Of all the lines below, output only those starting at the one with "Bu araç yalnızca" and ending at the one with "doğruluğunu yalnızca bankanız", both ends included, exactly as written.

(Beginning of Extracted entries)

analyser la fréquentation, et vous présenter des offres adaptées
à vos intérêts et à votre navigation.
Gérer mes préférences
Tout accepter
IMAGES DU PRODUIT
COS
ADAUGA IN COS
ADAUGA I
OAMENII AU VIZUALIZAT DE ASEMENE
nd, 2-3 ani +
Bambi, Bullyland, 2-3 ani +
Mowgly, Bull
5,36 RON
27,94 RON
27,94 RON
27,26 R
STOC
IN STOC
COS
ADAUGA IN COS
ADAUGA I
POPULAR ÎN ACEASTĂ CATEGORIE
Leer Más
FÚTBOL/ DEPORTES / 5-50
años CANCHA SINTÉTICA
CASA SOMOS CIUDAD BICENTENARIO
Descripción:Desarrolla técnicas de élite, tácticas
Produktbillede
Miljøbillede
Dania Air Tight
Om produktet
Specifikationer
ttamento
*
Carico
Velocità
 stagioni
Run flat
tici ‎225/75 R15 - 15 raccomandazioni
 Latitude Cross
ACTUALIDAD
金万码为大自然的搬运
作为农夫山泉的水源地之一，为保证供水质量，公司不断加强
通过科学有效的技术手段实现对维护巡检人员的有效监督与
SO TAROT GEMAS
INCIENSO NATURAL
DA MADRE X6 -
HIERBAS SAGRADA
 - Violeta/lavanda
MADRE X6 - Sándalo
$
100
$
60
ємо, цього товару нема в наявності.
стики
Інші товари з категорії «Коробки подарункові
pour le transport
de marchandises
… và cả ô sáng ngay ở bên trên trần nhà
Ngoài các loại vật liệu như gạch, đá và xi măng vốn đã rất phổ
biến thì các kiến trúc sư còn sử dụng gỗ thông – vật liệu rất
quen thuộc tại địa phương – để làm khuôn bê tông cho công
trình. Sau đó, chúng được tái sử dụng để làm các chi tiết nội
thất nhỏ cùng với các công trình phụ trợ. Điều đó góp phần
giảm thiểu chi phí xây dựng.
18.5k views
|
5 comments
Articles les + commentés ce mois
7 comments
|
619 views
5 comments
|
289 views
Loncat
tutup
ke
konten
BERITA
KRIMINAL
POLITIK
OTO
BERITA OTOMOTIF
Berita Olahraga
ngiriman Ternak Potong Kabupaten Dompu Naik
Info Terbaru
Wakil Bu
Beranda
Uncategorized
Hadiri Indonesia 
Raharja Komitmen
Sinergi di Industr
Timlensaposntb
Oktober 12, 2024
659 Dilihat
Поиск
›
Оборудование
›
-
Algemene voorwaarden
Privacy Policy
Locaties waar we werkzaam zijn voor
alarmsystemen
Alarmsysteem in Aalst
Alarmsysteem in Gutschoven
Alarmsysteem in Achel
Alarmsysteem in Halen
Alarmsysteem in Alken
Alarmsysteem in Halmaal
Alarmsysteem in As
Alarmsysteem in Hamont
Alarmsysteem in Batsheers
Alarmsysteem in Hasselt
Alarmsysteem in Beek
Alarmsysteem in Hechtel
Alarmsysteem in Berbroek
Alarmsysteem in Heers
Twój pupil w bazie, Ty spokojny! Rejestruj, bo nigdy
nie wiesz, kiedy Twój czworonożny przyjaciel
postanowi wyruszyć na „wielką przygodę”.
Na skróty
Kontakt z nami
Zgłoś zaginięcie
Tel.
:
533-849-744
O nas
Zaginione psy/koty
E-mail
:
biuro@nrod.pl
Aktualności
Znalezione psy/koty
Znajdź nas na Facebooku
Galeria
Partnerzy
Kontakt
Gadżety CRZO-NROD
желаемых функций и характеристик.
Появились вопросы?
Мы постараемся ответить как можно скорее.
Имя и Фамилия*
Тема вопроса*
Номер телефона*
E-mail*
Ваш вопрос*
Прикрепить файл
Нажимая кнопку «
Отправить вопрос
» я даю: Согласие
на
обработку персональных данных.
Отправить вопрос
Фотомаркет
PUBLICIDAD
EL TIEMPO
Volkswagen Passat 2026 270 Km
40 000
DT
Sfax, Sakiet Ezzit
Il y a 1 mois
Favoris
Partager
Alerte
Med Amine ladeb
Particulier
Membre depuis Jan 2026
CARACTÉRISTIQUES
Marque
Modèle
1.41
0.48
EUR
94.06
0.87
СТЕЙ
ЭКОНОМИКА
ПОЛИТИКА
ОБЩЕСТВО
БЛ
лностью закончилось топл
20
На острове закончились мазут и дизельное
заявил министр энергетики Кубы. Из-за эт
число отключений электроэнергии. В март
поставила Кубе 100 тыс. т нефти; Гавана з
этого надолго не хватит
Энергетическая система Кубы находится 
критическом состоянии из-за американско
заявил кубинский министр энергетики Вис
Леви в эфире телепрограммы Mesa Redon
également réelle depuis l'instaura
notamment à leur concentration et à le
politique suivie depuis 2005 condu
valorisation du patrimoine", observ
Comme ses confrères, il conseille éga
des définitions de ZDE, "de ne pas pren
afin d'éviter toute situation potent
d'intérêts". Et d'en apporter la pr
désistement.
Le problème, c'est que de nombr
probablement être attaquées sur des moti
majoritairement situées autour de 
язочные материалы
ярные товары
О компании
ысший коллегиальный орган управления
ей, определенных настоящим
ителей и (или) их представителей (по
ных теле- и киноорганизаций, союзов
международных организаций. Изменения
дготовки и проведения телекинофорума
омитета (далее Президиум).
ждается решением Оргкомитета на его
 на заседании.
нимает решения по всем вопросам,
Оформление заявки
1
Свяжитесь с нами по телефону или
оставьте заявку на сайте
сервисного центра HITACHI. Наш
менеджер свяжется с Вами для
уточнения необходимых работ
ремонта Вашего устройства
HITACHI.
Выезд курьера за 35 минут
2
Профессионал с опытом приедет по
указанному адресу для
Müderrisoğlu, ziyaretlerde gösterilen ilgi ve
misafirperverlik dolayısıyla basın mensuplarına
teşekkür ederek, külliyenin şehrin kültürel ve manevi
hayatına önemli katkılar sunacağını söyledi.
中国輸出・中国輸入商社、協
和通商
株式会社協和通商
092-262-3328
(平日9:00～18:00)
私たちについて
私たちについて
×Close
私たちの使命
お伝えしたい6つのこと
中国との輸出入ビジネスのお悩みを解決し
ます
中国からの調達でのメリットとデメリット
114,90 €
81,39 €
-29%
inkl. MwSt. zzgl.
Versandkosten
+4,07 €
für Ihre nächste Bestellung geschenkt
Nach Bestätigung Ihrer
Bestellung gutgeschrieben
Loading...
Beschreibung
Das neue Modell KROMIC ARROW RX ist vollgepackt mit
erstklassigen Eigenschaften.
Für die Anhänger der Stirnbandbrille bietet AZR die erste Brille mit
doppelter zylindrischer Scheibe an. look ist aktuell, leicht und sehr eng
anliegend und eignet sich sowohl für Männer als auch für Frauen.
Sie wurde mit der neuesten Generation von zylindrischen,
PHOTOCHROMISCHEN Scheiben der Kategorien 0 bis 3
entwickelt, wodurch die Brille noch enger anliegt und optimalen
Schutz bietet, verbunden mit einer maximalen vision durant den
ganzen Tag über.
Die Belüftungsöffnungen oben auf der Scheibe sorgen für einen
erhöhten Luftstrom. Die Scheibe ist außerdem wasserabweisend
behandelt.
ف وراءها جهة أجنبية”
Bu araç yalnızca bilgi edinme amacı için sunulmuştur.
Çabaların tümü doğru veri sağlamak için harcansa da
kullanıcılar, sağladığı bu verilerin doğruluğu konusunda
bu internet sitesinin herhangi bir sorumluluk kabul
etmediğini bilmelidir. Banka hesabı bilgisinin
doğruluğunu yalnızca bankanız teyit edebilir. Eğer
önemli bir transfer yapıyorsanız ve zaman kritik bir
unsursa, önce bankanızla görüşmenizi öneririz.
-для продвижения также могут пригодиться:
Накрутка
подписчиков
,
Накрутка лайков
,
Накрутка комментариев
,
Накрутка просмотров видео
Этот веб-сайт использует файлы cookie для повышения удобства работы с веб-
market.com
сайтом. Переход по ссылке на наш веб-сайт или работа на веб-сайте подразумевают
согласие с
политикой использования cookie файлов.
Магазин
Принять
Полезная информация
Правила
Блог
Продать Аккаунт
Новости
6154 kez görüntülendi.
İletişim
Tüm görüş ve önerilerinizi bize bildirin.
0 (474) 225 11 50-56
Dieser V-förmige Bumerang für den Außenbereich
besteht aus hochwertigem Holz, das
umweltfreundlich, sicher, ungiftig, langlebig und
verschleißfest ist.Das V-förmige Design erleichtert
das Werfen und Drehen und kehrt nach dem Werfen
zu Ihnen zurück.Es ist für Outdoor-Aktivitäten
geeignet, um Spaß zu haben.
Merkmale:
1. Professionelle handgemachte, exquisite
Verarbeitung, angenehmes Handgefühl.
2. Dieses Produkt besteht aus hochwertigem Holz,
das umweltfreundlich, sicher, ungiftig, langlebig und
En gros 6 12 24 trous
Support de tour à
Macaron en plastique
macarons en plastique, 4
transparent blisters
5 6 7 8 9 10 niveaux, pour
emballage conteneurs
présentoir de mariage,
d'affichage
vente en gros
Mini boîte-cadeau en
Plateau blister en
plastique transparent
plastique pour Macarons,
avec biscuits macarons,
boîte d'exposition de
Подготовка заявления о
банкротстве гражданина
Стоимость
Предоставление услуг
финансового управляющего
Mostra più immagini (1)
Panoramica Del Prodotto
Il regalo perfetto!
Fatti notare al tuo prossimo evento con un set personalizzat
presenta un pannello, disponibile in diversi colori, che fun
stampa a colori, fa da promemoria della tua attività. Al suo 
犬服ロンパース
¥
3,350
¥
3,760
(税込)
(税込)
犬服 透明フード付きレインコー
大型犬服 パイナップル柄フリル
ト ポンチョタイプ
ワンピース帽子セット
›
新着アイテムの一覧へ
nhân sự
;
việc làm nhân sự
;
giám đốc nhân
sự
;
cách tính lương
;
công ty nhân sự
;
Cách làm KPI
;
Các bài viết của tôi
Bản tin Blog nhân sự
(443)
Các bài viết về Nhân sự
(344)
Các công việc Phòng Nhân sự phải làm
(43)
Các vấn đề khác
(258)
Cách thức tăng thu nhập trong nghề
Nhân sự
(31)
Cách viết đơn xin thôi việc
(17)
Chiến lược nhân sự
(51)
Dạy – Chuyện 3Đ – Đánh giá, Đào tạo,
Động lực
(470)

(End of Extracted entries)

Completed task:
Bu araç yalnızca bilgi edinme amacı için sunulmuştur.
Çabaların tümü doğru veri sağlamak için harcansa da
kullanıcılar, sağladığı bu verilerin doğruluğu konusunda
bu internet sitesinin herhangi bir sorumluluk kabul
etmediğini bilmelidir. Banka hesabı bilgisinin
doğruluğunu yalnızca bankanız teyit edebilir. Eğer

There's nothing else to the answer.